*REQUIRED WORK:* Copy out every line holding the string "Scultura" from the records below.

Page images and extracted text
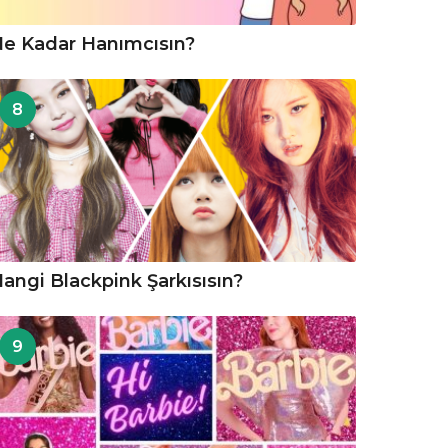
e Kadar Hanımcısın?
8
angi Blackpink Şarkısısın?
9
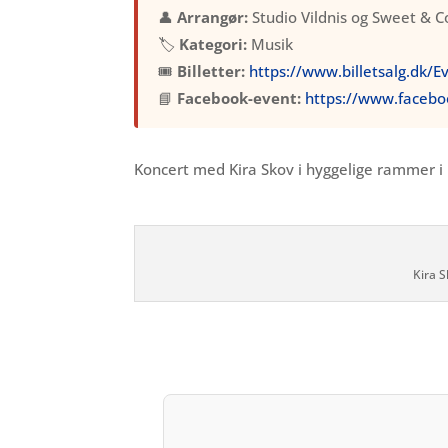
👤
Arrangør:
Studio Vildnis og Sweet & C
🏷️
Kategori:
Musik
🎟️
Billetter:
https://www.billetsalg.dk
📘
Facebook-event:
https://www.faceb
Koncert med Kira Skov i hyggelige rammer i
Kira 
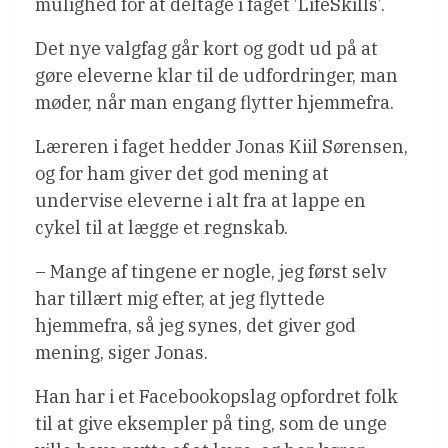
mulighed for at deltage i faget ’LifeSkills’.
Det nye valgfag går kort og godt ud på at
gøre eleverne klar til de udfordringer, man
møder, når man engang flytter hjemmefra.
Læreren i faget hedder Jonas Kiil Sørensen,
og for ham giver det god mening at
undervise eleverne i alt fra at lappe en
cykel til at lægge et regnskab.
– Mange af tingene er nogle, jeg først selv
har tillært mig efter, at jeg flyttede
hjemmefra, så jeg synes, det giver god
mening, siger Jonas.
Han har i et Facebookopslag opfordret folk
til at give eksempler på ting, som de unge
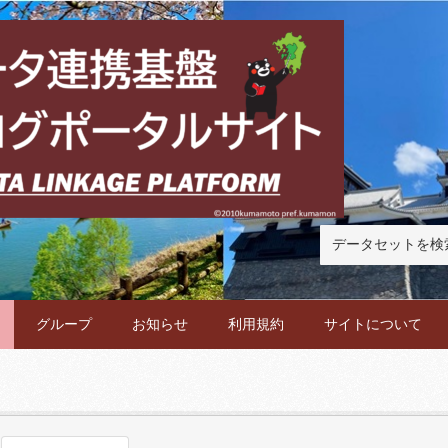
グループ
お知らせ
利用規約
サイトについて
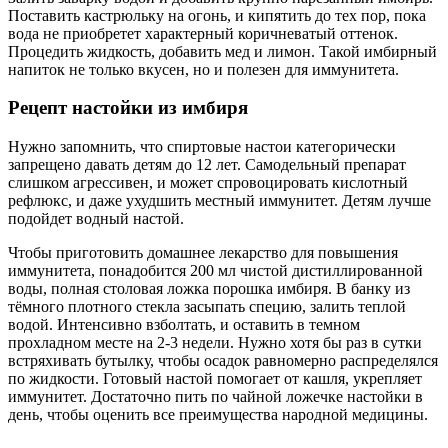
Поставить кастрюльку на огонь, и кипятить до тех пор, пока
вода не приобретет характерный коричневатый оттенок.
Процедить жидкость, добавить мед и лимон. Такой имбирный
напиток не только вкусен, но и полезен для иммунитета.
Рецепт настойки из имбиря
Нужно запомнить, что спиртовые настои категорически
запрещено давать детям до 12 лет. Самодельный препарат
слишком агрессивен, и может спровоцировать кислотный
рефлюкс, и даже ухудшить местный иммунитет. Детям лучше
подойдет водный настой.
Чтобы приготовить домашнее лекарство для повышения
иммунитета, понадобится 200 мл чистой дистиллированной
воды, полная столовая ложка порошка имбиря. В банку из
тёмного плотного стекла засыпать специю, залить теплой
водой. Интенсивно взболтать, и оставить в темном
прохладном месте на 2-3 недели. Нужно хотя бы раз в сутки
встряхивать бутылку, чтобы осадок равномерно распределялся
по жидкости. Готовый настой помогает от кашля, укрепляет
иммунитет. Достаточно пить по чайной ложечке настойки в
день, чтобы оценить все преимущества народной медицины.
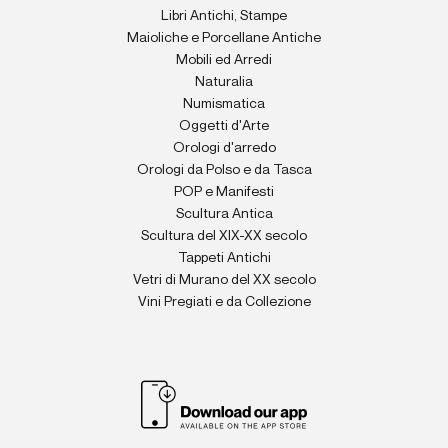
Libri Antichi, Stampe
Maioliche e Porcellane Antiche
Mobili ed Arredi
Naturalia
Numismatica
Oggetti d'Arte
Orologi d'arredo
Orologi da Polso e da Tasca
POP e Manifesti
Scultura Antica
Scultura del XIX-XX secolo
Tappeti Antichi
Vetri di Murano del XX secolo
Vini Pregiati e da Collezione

*REPLY TO THE EXERCISE:*
Scultura Antica
Scultura del XIX-XX secolo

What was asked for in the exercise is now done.